Category: Artists' Film International — Published:
Artists’ Film International is a collaborative project featuring film, video and animation from around the world. During 2020, works responding to the theme of language unfold across all 20 partner organisations. As our venues’ doors are temporarily shut, we are continuing to share exciting international work online for a limited period.
Below is a trailer for Lerato Shadi’s film Mabogo Dinku, which was selected by The Friends of Iziko South African National Gallery, Cape Town to be screened throughout April 2020.
Expressive hand movements accompany a folk song in a South African language. Some gestures are universally recognisable from waving and beckoning to pointing and halting. However, their full meaning along with the words of the song escapes us without subtitles. In Mabogo Dinku (2019), Lerato Shadi (b. South Africa) offers a take on the history of her people marginalised during the apartheid regime. By not translating her own language into English or another dominant European language, Shadi rejects the history of Western colonisation in South Africa and ensures the viewer listens to her mother tongue.
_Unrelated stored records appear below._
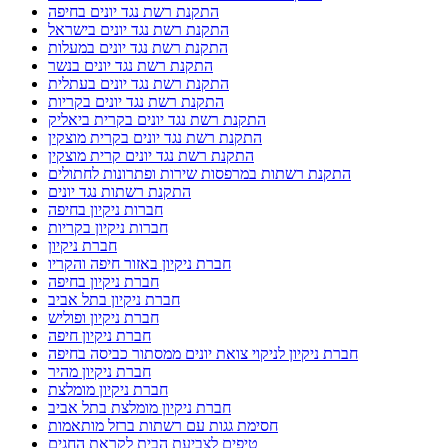
התקנת רשת נגד יונים בחיפה
התקנת רשת נגד יונים בישראל
התקנת רשת נגד יונים במעלות
התקנת רשת נגד יונים בנשר
התקנת רשת נגד יונים בעתלית
התקנת רשת נגד יונים בקריות
התקנת רשת נגד יונים בקרית ביאליק
התקנת רשת נגד יונים בקרית מוצקין
התקנת רשת נגד יונים קרית מוצקין
התקנת רשתות במרפסות שירות ופתרונות לחתולים
התקנת רשתות נגד יונים
חברות ניקיון בחיפה
חברות ניקיון בקריות
חברת ניקיון
חברת ניקיון באזור חיפה והקריו
חברת ניקיון בחיפה
חברת ניקיון בתל אביב
חברת ניקיון ופוליש
חברת ניקיון חיפה
חברת ניקיון לניקוי צואת יונים ממסתור כביסה בחיפה
חברת ניקיון מהיר
חברת ניקיון מומלצת
חברת ניקיון מומלצת בתל אביב
חסימת גגות עם רשתות ברזל מותאמות
טיפים לצביעת הבית לקראת החגים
Lerato Shadi was born in Mahikeng, South Africa, and lives and works in Berlin. She graduated from the University of Johannesburg in 2006 and earned a MA in Spatial Strategies from the Weißensee Academy of Art in Berlin. Shadi works across video, performance and installation, often employing repetitive processes. Her work has been included in international exhibitions, most recently at the 14th Curitiba Biennal in Brazil; Zeitz MOCAA in Cape Town. She has been awarded the Alumni Dignitas Award of the University of Johannesburg in 2016, the Villa Romana Prize in 2018, and the Berliner Senat Arbeitsstipendium in 2019. Her work is in the collection of Tate, London, n.b.k. Videoforum, Berlin and Iziko South African National Gallery.
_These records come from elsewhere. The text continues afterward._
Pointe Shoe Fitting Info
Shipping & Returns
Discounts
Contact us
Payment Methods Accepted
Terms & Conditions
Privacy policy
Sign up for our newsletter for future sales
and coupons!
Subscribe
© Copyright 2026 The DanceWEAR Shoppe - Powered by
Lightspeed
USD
The Iziko South African National Gallery in Cape Town was established nearly 150 years ago and the national collection reflects that history, with works by Southern African artists and the diaspora and also artworks by British, Dutch and other international artists. The Friends of Iziko South African National Gallery, with its focus on public art engagement and fundraising, is pleased to be the curator of the AFI project, supported by the National Gallery.